» **Exercise directions**: Filter the data below, keeping only lines that contain "question".

» **Material to process**:
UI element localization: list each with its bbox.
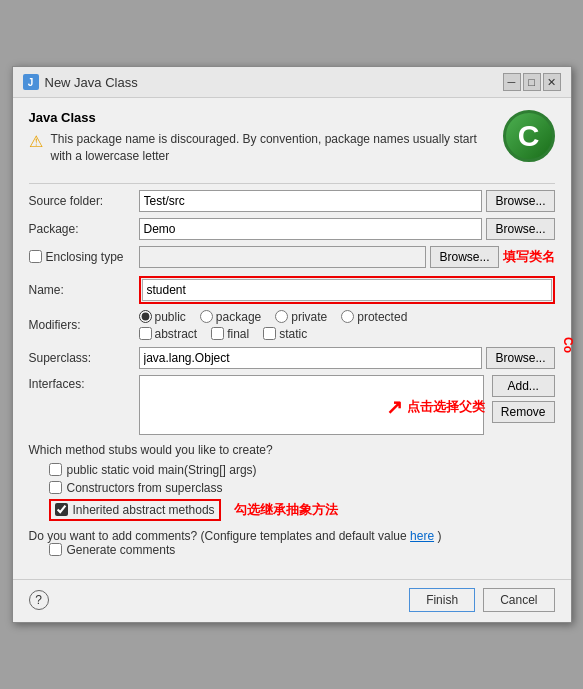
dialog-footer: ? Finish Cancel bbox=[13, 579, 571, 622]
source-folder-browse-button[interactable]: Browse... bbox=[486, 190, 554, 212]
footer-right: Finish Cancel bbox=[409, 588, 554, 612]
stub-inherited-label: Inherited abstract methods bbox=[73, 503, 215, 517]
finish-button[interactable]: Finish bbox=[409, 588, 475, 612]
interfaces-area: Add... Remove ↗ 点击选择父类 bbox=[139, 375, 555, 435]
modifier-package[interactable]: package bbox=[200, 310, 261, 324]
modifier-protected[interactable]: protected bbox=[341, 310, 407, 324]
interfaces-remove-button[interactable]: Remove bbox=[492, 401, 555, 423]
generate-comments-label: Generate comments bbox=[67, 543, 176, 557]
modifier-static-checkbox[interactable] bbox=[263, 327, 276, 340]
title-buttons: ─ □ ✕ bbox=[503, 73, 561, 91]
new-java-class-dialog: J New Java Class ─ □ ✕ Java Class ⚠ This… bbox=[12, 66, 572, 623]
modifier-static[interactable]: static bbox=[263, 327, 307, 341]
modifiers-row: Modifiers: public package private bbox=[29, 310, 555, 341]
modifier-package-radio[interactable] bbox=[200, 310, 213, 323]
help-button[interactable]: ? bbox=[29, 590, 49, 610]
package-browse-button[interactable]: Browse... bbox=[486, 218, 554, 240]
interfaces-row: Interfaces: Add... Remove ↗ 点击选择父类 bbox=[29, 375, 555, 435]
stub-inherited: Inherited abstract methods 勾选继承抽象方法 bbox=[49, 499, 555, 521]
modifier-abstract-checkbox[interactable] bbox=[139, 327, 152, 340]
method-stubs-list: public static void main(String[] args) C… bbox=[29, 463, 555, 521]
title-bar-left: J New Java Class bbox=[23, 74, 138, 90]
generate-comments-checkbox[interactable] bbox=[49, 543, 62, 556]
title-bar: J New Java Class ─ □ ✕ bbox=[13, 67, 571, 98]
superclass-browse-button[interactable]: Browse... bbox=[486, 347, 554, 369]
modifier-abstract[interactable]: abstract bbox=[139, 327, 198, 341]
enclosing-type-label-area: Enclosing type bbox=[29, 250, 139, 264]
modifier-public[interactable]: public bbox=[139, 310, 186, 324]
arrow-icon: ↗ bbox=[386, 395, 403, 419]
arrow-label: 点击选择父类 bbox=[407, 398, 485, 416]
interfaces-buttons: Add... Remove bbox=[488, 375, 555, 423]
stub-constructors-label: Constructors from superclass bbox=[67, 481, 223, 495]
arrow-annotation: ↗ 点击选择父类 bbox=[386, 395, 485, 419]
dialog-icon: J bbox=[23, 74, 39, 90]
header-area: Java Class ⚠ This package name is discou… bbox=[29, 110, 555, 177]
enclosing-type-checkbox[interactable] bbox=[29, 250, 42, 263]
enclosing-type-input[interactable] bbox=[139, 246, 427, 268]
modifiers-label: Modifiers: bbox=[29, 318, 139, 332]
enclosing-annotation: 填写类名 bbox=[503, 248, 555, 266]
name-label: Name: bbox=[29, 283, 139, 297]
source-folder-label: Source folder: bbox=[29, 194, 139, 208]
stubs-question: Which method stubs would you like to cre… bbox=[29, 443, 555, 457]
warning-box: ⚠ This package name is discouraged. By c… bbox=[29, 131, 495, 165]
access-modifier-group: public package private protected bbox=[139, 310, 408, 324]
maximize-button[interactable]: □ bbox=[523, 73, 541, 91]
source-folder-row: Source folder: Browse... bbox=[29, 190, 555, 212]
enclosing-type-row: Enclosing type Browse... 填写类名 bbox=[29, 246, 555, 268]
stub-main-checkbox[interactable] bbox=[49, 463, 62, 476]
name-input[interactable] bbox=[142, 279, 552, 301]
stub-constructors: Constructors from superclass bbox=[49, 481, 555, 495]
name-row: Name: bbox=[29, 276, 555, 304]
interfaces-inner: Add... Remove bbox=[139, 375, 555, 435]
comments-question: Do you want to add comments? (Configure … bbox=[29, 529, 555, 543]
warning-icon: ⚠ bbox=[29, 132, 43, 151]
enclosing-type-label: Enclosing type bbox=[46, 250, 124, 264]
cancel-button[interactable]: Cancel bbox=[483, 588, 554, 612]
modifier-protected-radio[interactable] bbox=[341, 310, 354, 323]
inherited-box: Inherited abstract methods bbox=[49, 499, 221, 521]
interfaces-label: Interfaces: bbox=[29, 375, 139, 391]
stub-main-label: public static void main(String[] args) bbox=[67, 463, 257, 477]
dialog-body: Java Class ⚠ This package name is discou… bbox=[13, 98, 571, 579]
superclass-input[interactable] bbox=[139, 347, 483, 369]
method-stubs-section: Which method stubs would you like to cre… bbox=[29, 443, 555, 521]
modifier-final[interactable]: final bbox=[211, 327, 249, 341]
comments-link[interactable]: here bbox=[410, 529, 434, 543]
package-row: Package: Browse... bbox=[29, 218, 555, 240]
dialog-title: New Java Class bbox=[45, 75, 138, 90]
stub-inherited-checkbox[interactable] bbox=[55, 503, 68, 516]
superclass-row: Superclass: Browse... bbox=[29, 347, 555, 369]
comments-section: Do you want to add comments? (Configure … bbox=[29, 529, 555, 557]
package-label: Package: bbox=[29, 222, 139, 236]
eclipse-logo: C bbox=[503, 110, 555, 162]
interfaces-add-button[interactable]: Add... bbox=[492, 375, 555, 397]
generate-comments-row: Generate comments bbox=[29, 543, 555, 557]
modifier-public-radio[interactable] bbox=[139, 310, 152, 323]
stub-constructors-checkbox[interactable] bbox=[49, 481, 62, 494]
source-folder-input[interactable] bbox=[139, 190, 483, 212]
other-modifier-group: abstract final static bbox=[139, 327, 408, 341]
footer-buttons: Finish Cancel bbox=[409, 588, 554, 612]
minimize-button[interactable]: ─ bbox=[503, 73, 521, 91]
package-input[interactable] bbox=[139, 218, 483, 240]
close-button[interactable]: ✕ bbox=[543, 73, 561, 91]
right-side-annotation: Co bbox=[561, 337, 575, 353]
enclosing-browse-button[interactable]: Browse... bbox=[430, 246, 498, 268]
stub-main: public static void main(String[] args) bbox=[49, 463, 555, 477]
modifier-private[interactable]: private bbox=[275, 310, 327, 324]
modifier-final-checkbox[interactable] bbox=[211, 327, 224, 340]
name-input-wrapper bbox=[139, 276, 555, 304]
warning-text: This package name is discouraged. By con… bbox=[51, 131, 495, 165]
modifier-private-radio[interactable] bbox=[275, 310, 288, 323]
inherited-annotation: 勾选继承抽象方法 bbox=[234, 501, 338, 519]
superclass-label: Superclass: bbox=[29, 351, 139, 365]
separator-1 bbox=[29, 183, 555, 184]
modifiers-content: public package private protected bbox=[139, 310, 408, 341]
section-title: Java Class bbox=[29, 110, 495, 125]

» **Result for this task**:
stubs-question: Which method stubs would you like to cre… bbox=[29, 443, 555, 457]
comments-question: Do you want to add comments? (Configure … bbox=[29, 529, 555, 543]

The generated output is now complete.